Of course, we could not go to Guatemala without experiencing some of the country’s striking Maya archaeological sites. We visited Iximché, Tikal, and Uaxactun, which showed us a broad cross-section of Maya history. Not only did we learn about the daily life and traditions at these sites, we also learned how they developed in relation to their geography and other cultures. For instance, Iximché was built on an easily defensible plateau, Olmec influences are visible in early structures at Uaxactun, and Tikal became closely linked to Teotihuacan in modern-day Mexico. Though only a fraction of the structures at these sites have been reclaimed from nature (which can swallow them back up in as little as two years), they so clearly demonstrate the inextricable link between people and place. One can only imagine what life was like living in the shadows of these massive monuments.

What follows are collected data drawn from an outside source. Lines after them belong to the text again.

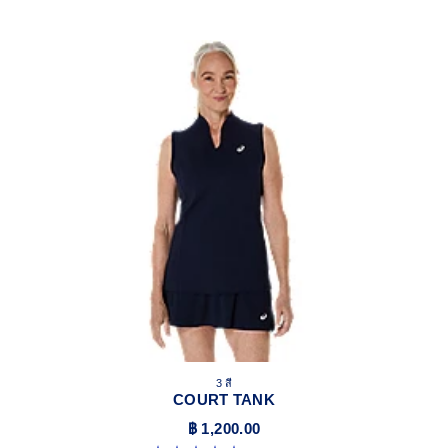
3 สี
COURT TANK
฿ 1,200.00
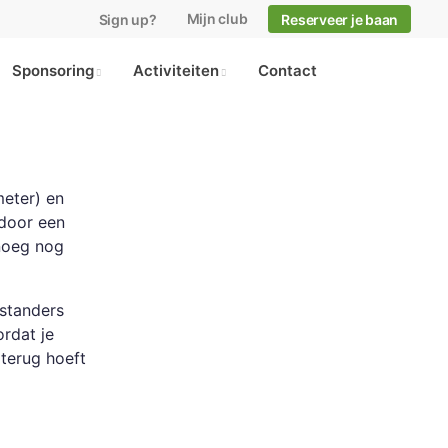
Mijn club
Sign up?
Reserveer je baan
Sponsoring
Activiteiten
Contact
meter) en
 door een
enoeg nog
nstanders
ordat je
terug hoeft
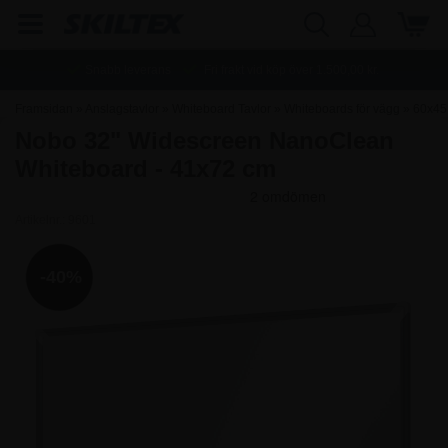
Snabb leverans
Fri frakt vid köp över
1.500,00
kr.
Framsidan
»
Anslagstavlor
»
Whiteboard Tavlor
»
Whiteboards för vägg
»
60x45
Nobo 32" Widescreen NanoClean
cm Whiteboards
Whiteboard - 41x72 cm
Artikelnr.:
9601
-40%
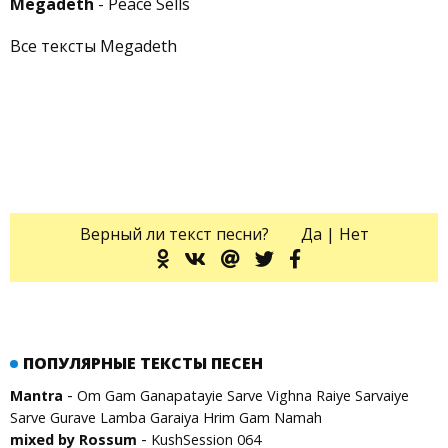
Megadeth
- Peace Sells
Все тексты Megadeth
Верный ли текст песни?
Да
|
Нет
ПОПУЛЯРНЫЕ ТЕКСТЫ ПЕСЕН
-
Mantra
Om Gam Ganapatayie Sarve Vighna Raiye Sarvaiye
Sarve Gurave Lamba Garaiya Hrim Gam Namah
-
mixed by Rossum
KushSession 064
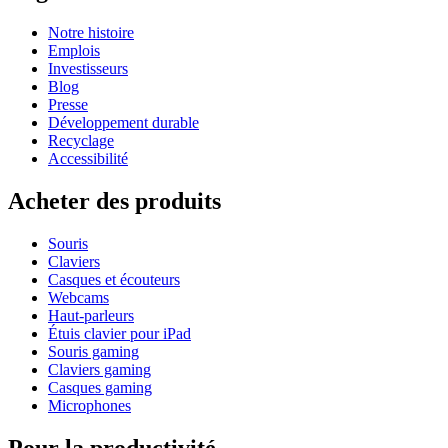
Notre histoire
Emplois
Investisseurs
Blog
Presse
Développement durable
Recyclage
Accessibilité
Acheter des produits
Souris
Claviers
Casques et écouteurs
Webcams
Haut-parleurs
Étuis clavier pour iPad
Souris gaming
Claviers gaming
Casques gaming
Microphones
Pour la productivité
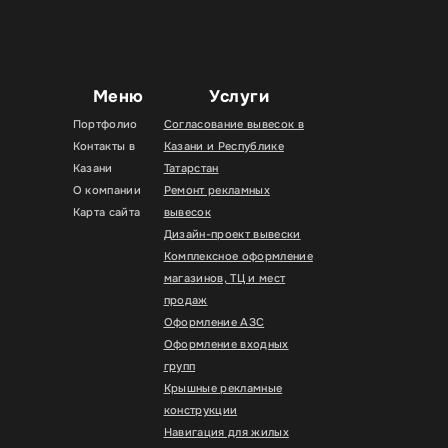
Меню
Услуги
Портфолио
Согласование вывесок в
Контакты в
Казани и Республике
Казани
Татарстан
О компании
Ремонт рекламных
Карта сайта
вывесок
Дизайн-проект вывески
Комплексное оформление
магазинов, ТЦ и мест
продаж
Оформление АЗС
Оформление входных
групп
Крышные рекламные
конструкции
Навигация для жилых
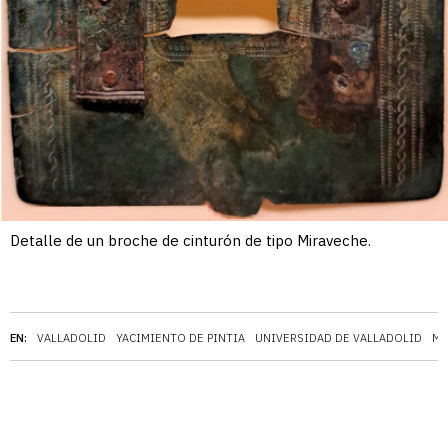
Detalle de un broche de cinturón de tipo Miraveche.
EN:
VALLADOLID
YACIMIENTO DE PINTIA
UNIVERSIDAD DE VALLADOLID
MU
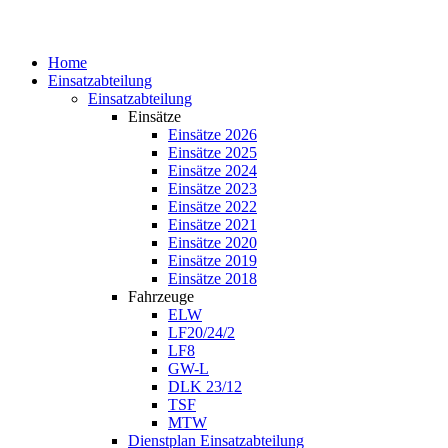
Home
Einsatzabteilung
Einsatzabteilung
Einsätze
Einsätze 2026
Einsätze 2025
Einsätze 2024
Einsätze 2023
Einsätze 2022
Einsätze 2021
Einsätze 2020
Einsätze 2019
Einsätze 2018
Fahrzeuge
ELW
LF20/24/2
LF8
GW-L
DLK 23/12
TSF
MTW
Dienstplan Einsatzabteilung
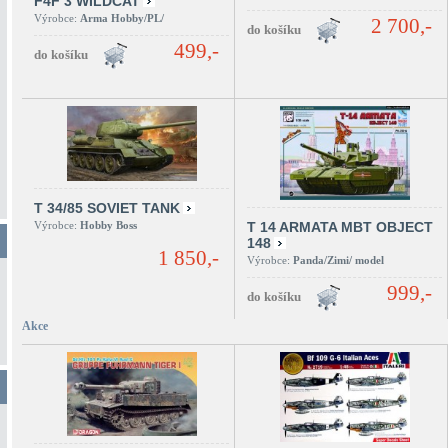
F4F 3 WILDCAT
Výrobce:
Arma Hobby/PL/
2 700,-
499,-
T 34/85 SOVIET TANK
Výrobce:
Hobby Boss
T 14 ARMATA MBT OBJECT
148
1 850,-
Výrobce:
Panda/Zimi/ model
999,-
Akce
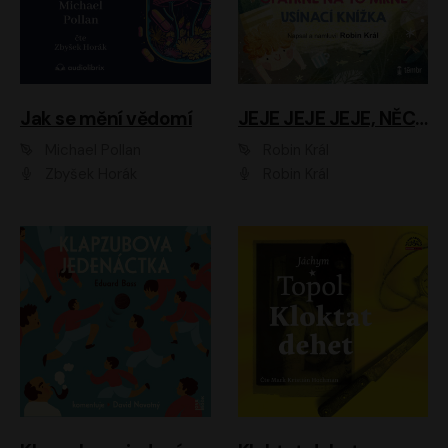
Jak se mění vědomí
JEJE JEJE JEJE, NĚCO SE MI DĚJE + PROBOUZECÍ KNÍŽKA + OPATRNĚ NA TO MRNĚ + USÍNACÍ KNÍŽKA
Michael Pollan
Robin Král
Zbyšek Horák
Robin Král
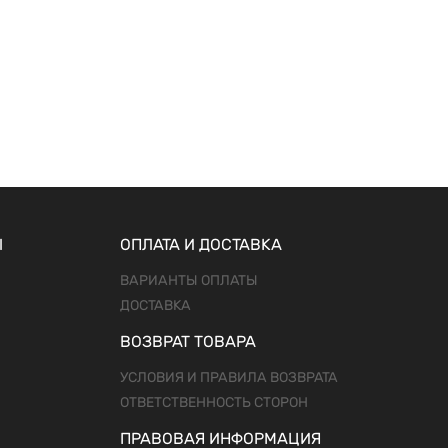
Ы
ОПЛАТА И ДОСТАВКА
ВАРИАНТЫ ОПЛАТЫ
ДОСТАВКА
ВОЗВРАТ ТОВАРА
УСЛОВИЯ И ПРАВИЛА ВОЗВРАТА
ОТВЕТСТВЕННОСТЬ СТОРОН
ПРАВОВАЯ ИНФОРМАЦИЯ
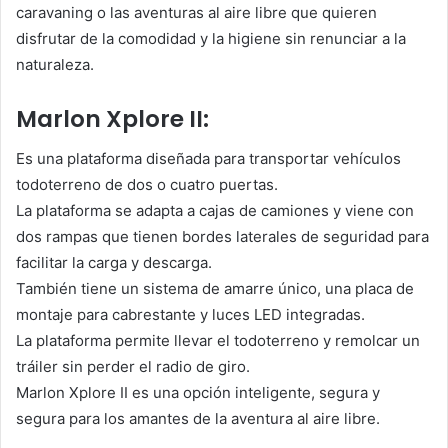
caravaning o las aventuras al aire libre que quieren
disfrutar de la comodidad y la higiene sin renunciar a la
naturaleza.
Marlon Xplore II:
Es una plataforma diseñada para transportar vehículos
todoterreno de dos o cuatro puertas.
La plataforma se adapta a cajas de camiones y viene con
dos rampas que tienen bordes laterales de seguridad para
facilitar la carga y descarga.
También tiene un sistema de amarre único, una placa de
montaje para cabrestante y luces LED integradas.
La plataforma permite llevar el todoterreno y remolcar un
tráiler sin perder el radio de giro.
Marlon Xplore II es una opción inteligente, segura y
segura para los amantes de la aventura al aire libre.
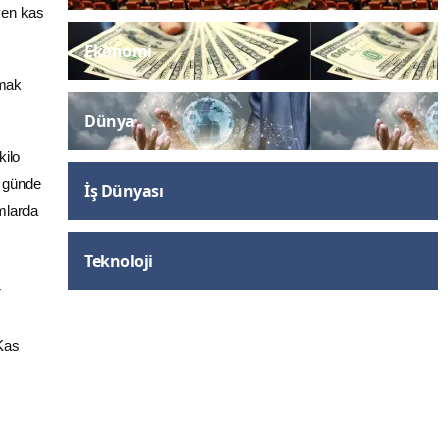
iyen kas
Ekonomi
umak
Dünya
kilo
z günde
İş Dünyası
mlarda
Teknoloji
r
 Kas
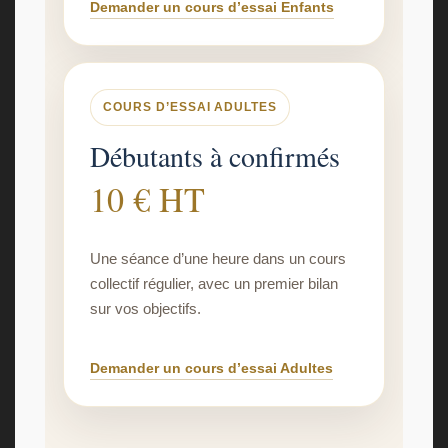
Demander un cours d’essai Enfants
COURS D’ESSAI ADULTES
Débutants à confirmés
10 € HT
Une séance d’une heure dans un cours
collectif régulier, avec un premier bilan
sur vos objectifs.
Demander un cours d’essai Adultes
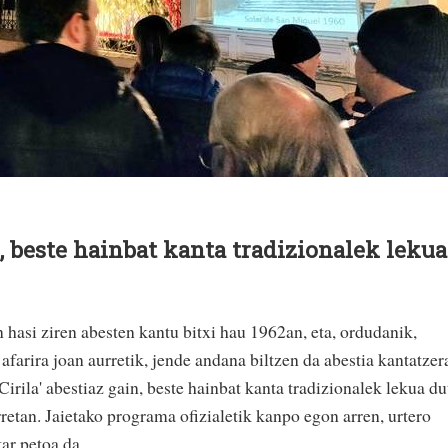
in, beste hainbat kanta tradizionalek lekua
 hasi ziren abesten kantu bitxi hau 1962an, eta, ordudanik,
farira joan aurretik, jende andana biltzen da abestia kantatzer
irila' abestiaz gain, beste hainbat kanta tradizionalek lekua du
retan. Jaietako programa ofizialetik kanpo egon arren, urtero
ar petoa da.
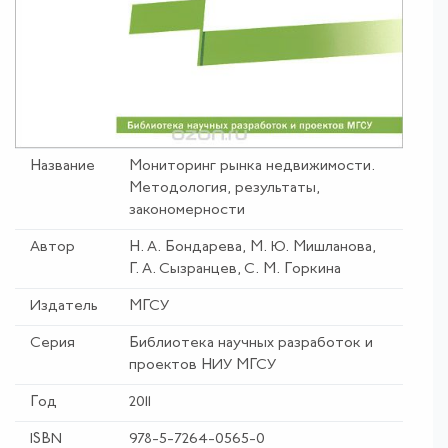
Название
Мониторинг рынка недвижимости
.
Методология
,
результаты
,
закономерности
Автор
Н. А. Бондарева, М. Ю. Мишланова,
Г. А. Сызранцев, С. М. Горкина
Издатель
МГСУ
Серия
Библиотека научных разработок и
проектов НИУ МГСУ
Год
2011
ISBN
978-5-7264-0565-0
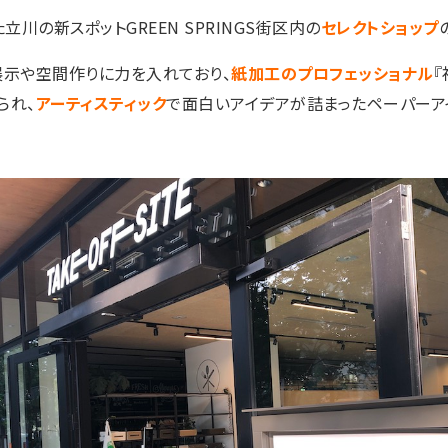
立川の新スポットGREEN SPRINGS街区内の
セレクトショップ
展示や空間作りに力を入れており、
紙加工のプロフェッショナル
られ、
アーティスティック
で面白いアイデアが詰まったペーパーア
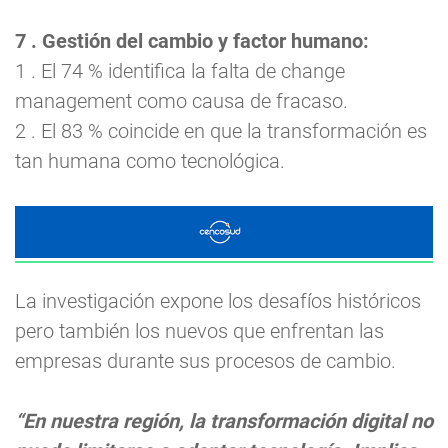
7 . Gestión del cambio y factor humano:
1 . El 74 % identifica la falta de change
management como causa de fracaso.
2 . El 83 % coincide en que la transformación es
tan humana como tecnológica.
La investigación expone los desafíos históricos
pero también los nuevos que enfrentan las
empresas durante sus procesos de cambio.
“En nuestra región, la transformación digital no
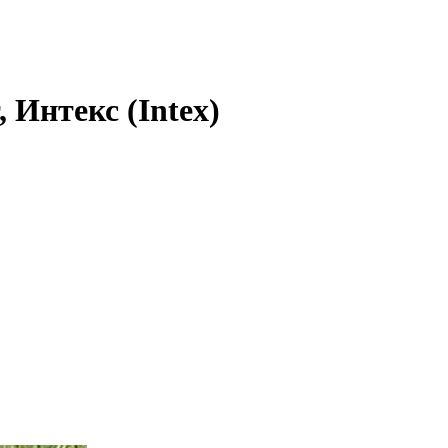
 Интекс (Intex)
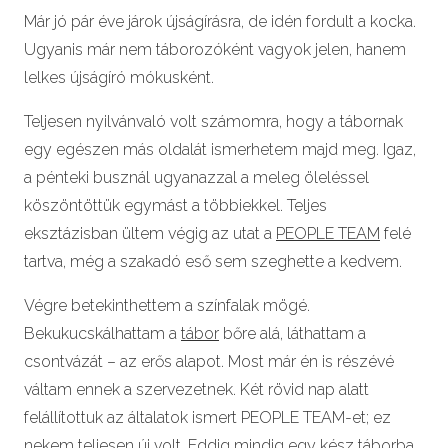
Már jó pár éve járok újságírásra, de idén fordult a kocka.
Ugyanis már nem táborozóként vagyok jelen, hanem
lelkes újságíró mókusként.
Teljesen nyilvánvaló volt számomra, hogy a tábornak
egy egészen más oldalát ismerhetem majd meg. Igaz,
a pénteki busznál ugyanazzal a meleg öleléssel
köszöntöttük egymást a többiekkel. Teljes
eksztázisban ültem végig az utat a
PEOPLE TEAM
felé
tartva, még a szakadó eső sem szeghette a kedvem.
Végre betekinthettem a színfalak mögé.
Bekukucskálhattam a
tábor
bőre alá, láthattam a
csontvázát – az erős alapot. Most már én is részévé
váltam ennek a szervezetnek. Két rövid nap alatt
felállítottuk az általatok ismert PEOPLE TEAM-et; ez
nekem teljesen új volt. Eddig mindig egy kész táborba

There’s nothing quite like a new place to put more familiar places in perspective. As in Guatemala, the Adirondacks are a product of the landscape and the mingling influences of various cultures, and of course, the region’s architecture reflects this. AARCH’s trip to Guatemala exposed us to different traditions, climates, and ways of life, all of which have shaped the built environment there. We connected with many warm and welcoming people in Guatemala, who generously answered questions and shared their culture with us. Connections like these are especially poignant after the isolation of the pandemic and illustrate the ways in which people bring places to life. We are so grateful to our superb guides and everyone who traveled with us, and we look forward to exploring more stories of places around the world!
- Most Maya structures did not have windows, they only had doorways and openings for ventilation (often too high/small to see out of). Scholars suggest that this may have been for increased privacy and insulation.
- There are 33 types of Maya bees, which are native to Central America. They are smaller than the European bees we have in the United States and bite, but don’t sting. They also produce a wide range of honeys with unique health benefits and flavors.
- A scene from Star Wars Episode IV: A New Hope was filmed at Tikal. The scene was shot looking out over the jungle from Temple IV, which was built in 741 CE.